**Task:** Would you return every entry, exactly as it is written?

Collected data entries:
:::::
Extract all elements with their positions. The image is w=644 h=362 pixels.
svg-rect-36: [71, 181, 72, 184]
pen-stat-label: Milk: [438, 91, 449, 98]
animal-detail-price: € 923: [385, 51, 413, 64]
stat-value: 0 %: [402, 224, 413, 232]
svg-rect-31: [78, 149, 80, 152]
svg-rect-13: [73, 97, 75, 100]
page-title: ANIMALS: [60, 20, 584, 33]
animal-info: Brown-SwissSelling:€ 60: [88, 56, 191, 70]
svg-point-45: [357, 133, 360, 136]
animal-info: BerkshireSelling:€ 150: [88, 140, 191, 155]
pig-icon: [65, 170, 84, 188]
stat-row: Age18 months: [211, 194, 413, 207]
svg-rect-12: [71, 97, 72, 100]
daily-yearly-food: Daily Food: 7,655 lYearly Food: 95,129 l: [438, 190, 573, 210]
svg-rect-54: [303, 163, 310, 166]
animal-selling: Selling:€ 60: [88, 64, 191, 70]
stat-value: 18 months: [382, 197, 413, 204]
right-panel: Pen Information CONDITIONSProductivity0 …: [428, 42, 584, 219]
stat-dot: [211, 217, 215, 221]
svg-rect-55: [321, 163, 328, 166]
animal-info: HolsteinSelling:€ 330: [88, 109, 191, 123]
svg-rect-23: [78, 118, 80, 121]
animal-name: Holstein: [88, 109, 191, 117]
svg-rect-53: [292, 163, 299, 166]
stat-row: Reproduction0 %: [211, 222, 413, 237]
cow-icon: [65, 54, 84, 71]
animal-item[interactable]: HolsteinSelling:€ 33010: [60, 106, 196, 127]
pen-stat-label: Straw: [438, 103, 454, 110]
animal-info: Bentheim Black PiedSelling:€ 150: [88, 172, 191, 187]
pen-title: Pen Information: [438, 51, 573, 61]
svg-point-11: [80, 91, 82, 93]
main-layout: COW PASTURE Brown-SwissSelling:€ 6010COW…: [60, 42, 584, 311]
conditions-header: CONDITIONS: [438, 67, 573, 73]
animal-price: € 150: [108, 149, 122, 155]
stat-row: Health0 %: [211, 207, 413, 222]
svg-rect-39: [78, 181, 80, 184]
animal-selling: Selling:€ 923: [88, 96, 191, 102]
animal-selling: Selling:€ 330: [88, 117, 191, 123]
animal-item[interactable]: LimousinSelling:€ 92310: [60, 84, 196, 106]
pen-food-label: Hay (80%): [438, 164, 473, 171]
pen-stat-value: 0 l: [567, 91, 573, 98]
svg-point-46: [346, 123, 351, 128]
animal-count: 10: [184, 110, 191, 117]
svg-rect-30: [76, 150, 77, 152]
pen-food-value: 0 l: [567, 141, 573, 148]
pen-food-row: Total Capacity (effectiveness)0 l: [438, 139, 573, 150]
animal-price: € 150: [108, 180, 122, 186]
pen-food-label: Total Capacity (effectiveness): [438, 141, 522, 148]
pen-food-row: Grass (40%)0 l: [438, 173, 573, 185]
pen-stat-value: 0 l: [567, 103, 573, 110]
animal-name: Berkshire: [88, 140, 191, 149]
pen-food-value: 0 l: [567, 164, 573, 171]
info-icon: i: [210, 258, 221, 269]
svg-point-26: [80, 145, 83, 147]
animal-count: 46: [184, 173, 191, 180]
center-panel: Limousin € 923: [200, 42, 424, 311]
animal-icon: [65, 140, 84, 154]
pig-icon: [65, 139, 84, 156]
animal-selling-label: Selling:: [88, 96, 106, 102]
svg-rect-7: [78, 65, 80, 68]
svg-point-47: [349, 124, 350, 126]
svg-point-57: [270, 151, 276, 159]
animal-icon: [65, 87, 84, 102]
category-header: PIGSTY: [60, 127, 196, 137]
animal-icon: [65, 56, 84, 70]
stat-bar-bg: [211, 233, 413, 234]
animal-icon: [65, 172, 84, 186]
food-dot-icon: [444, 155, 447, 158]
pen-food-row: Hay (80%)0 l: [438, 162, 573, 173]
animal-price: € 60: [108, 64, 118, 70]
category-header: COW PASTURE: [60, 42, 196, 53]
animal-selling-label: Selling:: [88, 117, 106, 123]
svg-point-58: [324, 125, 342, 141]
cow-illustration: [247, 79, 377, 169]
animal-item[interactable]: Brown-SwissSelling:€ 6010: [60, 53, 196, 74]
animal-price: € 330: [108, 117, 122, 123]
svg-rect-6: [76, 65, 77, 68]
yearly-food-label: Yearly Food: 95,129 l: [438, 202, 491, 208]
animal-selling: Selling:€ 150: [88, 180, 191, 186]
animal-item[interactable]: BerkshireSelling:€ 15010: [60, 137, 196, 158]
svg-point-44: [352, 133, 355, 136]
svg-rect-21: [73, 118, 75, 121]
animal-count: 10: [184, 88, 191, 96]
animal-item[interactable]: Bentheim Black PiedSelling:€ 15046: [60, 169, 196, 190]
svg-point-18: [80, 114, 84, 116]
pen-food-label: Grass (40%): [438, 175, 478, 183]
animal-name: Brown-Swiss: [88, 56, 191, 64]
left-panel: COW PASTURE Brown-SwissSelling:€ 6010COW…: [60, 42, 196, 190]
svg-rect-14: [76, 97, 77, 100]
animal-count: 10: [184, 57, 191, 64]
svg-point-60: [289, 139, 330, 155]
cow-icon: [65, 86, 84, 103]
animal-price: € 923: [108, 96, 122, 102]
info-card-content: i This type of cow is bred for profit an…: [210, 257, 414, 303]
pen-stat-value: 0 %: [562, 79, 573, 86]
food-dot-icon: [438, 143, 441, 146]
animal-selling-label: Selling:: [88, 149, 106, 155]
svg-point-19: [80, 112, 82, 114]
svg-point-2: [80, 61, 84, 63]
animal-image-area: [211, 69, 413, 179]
:::::
**Result for this exercise:**
Extract all elements with their positions. The image is w=644 h=362 pixels.
svg-rect-36: [71, 181, 72, 184]
pen-stat-label: Milk: [438, 91, 449, 98]
animal-detail-price: € 923: [385, 51, 413, 64]
stat-value: 0 %: [402, 224, 413, 232]
svg-rect-31: [78, 149, 80, 152]
svg-rect-13: [73, 97, 75, 100]
page-title: ANIMALS: [60, 20, 584, 33]
animal-info: Brown-SwissSelling:€ 60: [88, 56, 191, 70]
svg-point-45: [357, 133, 360, 136]
animal-info: BerkshireSelling:€ 150: [88, 140, 191, 155]
pig-icon: [65, 170, 84, 188]
stat-row: Age18 months: [211, 194, 413, 207]
svg-rect-12: [71, 97, 72, 100]
daily-yearly-food: Daily Food: 7,655 lYearly Food: 95,129 l: [438, 190, 573, 210]
svg-rect-54: [303, 163, 310, 166]
animal-selling: Selling:€ 60: [88, 64, 191, 70]
stat-value: 18 months: [382, 197, 413, 204]
right-panel: Pen Information CONDITIONSProductivity0 …: [428, 42, 584, 219]
stat-dot: [211, 217, 215, 221]
svg-rect-55: [321, 163, 328, 166]
animal-info: HolsteinSelling:€ 330: [88, 109, 191, 123]
svg-rect-23: [78, 118, 80, 121]
animal-name: Holstein: [88, 109, 191, 117]
svg-rect-53: [292, 163, 299, 166]
stat-row: Reproduction0 %: [211, 222, 413, 237]
cow-icon: [65, 54, 84, 71]
animal-item[interactable]: HolsteinSelling:€ 33010: [60, 106, 196, 127]
pen-stat-label: Straw: [438, 103, 454, 110]
animal-info: Bentheim Black PiedSelling:€ 150: [88, 172, 191, 187]
pen-title: Pen Information: [438, 51, 573, 61]
svg-point-11: [80, 91, 82, 93]
main-layout: COW PASTURE Brown-SwissSelling:€ 6010COW…: [60, 42, 584, 311]
conditions-header: CONDITIONS: [438, 67, 573, 73]
animal-price: € 150: [108, 149, 122, 155]
stat-row: Health0 %: [211, 207, 413, 222]
svg-rect-39: [78, 181, 80, 184]
animal-selling: Selling:€ 923: [88, 96, 191, 102]
animal-selling: Selling:€ 330: [88, 117, 191, 123]
animal-item[interactable]: LimousinSelling:€ 92310: [60, 84, 196, 106]
pen-food-label: Hay (80%): [438, 164, 473, 171]
pen-stat-value: 0 l: [567, 91, 573, 98]
svg-point-46: [346, 123, 351, 128]
animal-count: 10: [184, 110, 191, 117]
svg-rect-30: [76, 150, 77, 152]
pen-food-value: 0 l: [567, 141, 573, 148]
pen-food-row: Total Capacity (effectiveness)0 l: [438, 139, 573, 150]
animal-price: € 150: [108, 180, 122, 186]
pen-food-label: Total Capacity (effectiveness): [438, 141, 522, 148]
pen-food-row: Grass (40%)0 l: [438, 173, 573, 185]
pen-stat-value: 0 l: [567, 103, 573, 110]
animal-name: Berkshire: [88, 140, 191, 149]
pen-food-value: 0 l: [567, 164, 573, 171]
info-icon: i: [210, 258, 221, 269]
svg-point-26: [80, 145, 83, 147]
animal-count: 46: [184, 173, 191, 180]
center-panel: Limousin € 923: [200, 42, 424, 311]
animal-icon: [65, 140, 84, 154]
pig-icon: [65, 139, 84, 156]
animal-selling-label: Selling:: [88, 96, 106, 102]
svg-rect-7: [78, 65, 80, 68]
svg-point-47: [349, 124, 350, 126]
svg-point-57: [270, 151, 276, 159]
animal-icon: [65, 87, 84, 102]
category-header: PIGSTY: [60, 127, 196, 137]
animal-icon: [65, 56, 84, 70]
stat-bar-bg: [211, 233, 413, 234]
animal-icon: [65, 172, 84, 186]
food-dot-icon: [444, 155, 447, 158]
pen-food-row: Hay (80%)0 l: [438, 162, 573, 173]
animal-price: € 60: [108, 64, 118, 70]
category-header: COW PASTURE: [60, 42, 196, 53]
animal-selling-label: Selling:: [88, 117, 106, 123]
svg-point-58: [324, 125, 342, 141]
cow-illustration: [247, 79, 377, 169]
animal-item[interactable]: Brown-SwissSelling:€ 6010: [60, 53, 196, 74]
animal-price: € 330: [108, 117, 122, 123]
svg-rect-6: [76, 65, 77, 68]
yearly-food-label: Yearly Food: 95,129 l: [438, 202, 491, 208]
animal-selling: Selling:€ 150: [88, 180, 191, 186]
animal-item[interactable]: BerkshireSelling:€ 15010: [60, 137, 196, 158]
svg-point-44: [352, 133, 355, 136]
svg-rect-21: [73, 118, 75, 121]
animal-count: 10: [184, 88, 191, 96]
animal-item[interactable]: Bentheim Black PiedSelling:€ 15046: [60, 169, 196, 190]
svg-point-18: [80, 114, 84, 116]
pen-food-label: Grass (40%): [438, 175, 478, 183]
animal-name: Brown-Swiss: [88, 56, 191, 64]
left-panel: COW PASTURE Brown-SwissSelling:€ 6010COW…: [60, 42, 196, 190]
svg-rect-14: [76, 97, 77, 100]
animal-count: 10: [184, 57, 191, 64]
svg-point-60: [289, 139, 330, 155]
cow-icon: [65, 86, 84, 103]
animal-price: € 923: [108, 96, 122, 102]
info-card-content: i This type of cow is bred for profit an…: [210, 257, 414, 303]
pen-stat-value: 0 %: [562, 79, 573, 86]
food-dot-icon: [438, 143, 441, 146]
animal-selling-label: Selling:: [88, 149, 106, 155]
svg-point-19: [80, 112, 82, 114]
svg-point-2: [80, 61, 84, 63]
animal-image-area: [211, 69, 413, 179]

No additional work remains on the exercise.